16
Haziran
2024
Pazar
ANASAYFA

İspanyol Edebiyatından Seçkiler (64)

EDUARDO MALLEA ve eserleri IV

Cemiyet’in Sütunları öyküsüne devam ediyoruz:

Konuklar coşku ile alkış tutuyorlardı. Valsin tekrarını istiyorlardı ve istekleri yerine getirildi. Maestrosunun sınır tanımaz keyfi kırmızı ve şişmiş yüzünde infilâk etmişti. Kollarını kaldırdı, müziğe yeniden başlamadan bir vaadde bulunacakmışçasına bir an duraladı; bu vaadin, sanki,: “sizler tanrılar katına çıkacaksınız”ı ifade ettiğini hissettirmek ister gibi hâli vardı. Gerçekden, güzel bir yemek ve şaraptan sonra, yüreği hafiflemiş, biraz da sersemlemiş ve valsın durmak bilmez dönüşleri ile dans eden konuklar kendilerini küçük tanrılara benzettiler.

Lintas süratle arkasına döndü- fakat hayır, gelen sadece elinde tepsisi ile garsondu. Kadehini parlayan gümüş yüzeye bıraktı. İnsanın her gün kırılan son umudunun şu küçük kadeh gibi boşalıp kenara konacağını düşündü. Evet, ertesi gün başka insanlar, başka umutlar olacaktı. İnsanın safdilliğinin sonu yoktu. Asla ezilmemiş, asla çökmemişti. Umut kaçınılmaz biçimde geri dönüyordu, kararsız, çalkantılı bir okyanusta, istikrarlı med dalgaları gibi... Ufak, çekingen bir adam: “Affedersiniz,” diye mırıldandı, onun arkasından garsonun koca göbekli kadehler içinde tepside getirdiği tarihî fines konyaklarından birine uzanmağa çalıştı... Lintas onun geçmesine müsaade etti; telaşları ne kadar gereksiz ve önemsiz olursa olsun başkalarının geçmeleri engellenmemelidir!

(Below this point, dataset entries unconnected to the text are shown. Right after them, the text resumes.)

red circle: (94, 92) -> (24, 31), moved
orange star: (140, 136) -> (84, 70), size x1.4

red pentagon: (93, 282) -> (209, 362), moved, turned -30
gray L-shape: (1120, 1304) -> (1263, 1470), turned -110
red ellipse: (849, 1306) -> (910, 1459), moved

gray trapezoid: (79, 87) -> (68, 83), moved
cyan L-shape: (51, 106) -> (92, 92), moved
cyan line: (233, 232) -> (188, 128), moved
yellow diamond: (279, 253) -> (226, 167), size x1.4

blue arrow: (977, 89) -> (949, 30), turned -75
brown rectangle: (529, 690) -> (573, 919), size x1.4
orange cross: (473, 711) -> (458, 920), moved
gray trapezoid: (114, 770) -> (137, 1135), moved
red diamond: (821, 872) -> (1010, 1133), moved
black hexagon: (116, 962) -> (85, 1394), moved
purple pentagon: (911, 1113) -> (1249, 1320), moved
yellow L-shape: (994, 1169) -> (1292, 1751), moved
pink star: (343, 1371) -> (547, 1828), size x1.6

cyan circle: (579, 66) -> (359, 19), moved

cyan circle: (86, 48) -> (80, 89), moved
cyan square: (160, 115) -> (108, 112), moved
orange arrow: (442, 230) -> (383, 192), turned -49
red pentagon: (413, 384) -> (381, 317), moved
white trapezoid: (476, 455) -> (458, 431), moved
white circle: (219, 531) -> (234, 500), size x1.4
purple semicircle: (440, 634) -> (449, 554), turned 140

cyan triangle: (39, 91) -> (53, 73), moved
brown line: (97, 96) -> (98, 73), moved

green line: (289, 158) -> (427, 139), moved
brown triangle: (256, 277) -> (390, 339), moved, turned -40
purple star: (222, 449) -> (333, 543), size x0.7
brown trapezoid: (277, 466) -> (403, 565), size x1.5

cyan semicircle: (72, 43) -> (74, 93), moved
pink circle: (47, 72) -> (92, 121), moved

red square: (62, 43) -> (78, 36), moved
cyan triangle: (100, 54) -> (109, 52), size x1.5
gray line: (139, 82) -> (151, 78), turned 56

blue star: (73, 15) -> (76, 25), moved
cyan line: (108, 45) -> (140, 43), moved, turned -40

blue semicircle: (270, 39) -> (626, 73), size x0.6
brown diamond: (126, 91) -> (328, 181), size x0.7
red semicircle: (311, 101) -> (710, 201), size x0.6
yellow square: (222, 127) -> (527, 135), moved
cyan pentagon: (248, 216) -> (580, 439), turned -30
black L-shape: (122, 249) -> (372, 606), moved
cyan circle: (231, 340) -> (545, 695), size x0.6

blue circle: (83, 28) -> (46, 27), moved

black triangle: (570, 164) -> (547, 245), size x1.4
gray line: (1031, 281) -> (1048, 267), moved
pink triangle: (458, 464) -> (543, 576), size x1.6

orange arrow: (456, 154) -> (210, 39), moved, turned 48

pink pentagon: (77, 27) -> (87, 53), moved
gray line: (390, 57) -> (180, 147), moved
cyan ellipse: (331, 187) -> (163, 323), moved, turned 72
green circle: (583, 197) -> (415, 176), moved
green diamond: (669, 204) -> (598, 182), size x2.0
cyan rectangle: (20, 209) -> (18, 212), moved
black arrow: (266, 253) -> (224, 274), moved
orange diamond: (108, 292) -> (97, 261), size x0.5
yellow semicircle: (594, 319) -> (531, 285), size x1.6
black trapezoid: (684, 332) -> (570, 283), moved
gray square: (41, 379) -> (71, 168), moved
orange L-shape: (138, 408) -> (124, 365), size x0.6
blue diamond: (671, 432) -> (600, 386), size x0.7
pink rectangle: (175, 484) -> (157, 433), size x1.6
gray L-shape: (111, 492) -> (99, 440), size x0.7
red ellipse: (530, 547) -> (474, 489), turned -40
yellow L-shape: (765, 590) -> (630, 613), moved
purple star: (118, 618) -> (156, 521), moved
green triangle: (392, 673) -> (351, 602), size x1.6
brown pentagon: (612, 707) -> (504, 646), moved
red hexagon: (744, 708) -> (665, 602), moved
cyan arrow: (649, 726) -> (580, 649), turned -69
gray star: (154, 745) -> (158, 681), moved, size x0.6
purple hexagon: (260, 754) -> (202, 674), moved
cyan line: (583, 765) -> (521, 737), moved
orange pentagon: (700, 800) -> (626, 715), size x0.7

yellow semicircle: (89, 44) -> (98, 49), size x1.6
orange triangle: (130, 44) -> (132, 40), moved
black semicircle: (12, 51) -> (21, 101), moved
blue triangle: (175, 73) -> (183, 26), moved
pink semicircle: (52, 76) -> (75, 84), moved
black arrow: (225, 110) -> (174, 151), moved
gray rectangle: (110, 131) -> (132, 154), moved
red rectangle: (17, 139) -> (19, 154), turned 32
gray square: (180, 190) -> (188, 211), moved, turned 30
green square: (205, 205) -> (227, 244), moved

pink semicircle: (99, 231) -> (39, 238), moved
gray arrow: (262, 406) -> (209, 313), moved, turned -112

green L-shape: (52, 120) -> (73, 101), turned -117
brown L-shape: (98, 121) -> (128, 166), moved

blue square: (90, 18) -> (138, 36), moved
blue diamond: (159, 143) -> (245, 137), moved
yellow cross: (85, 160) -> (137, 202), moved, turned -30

Ve nihayet Marta göründü, masa komşusu, sarımsı ayyaş suratlı adamla beraber bahçeden içeri giriyordu. Ancak, birbirlerini, suskun ve hemen kavgaya başlayacaklarmış gibi acayip bir şekilde süzüyorlardı. Sonra Marta gözlerini ondan uzaklaştırarak dik ve vakur bir eda ile kanepeye doğru yürüdü. Lintas’ın bakışları onu izledi. Dışarıdaki sıcak burada, büyük salonda olduğundan daha boğucu olmalı idi ki, çok bunalmış olarak içeri giren kız biraz ferahlar gibi göründü. Gene de sıcağa rağmen, kapalı olan burada bile içen, konuşan, kahkahalar atan, katılırcasına gülmekten belleri kasılıp eğilen, kendilerini güldüren tuhaflıkları paylaşmaları için muhataplarını tamamlanmamış bir okşama dürten çok fazla insan kalabalığı vardı.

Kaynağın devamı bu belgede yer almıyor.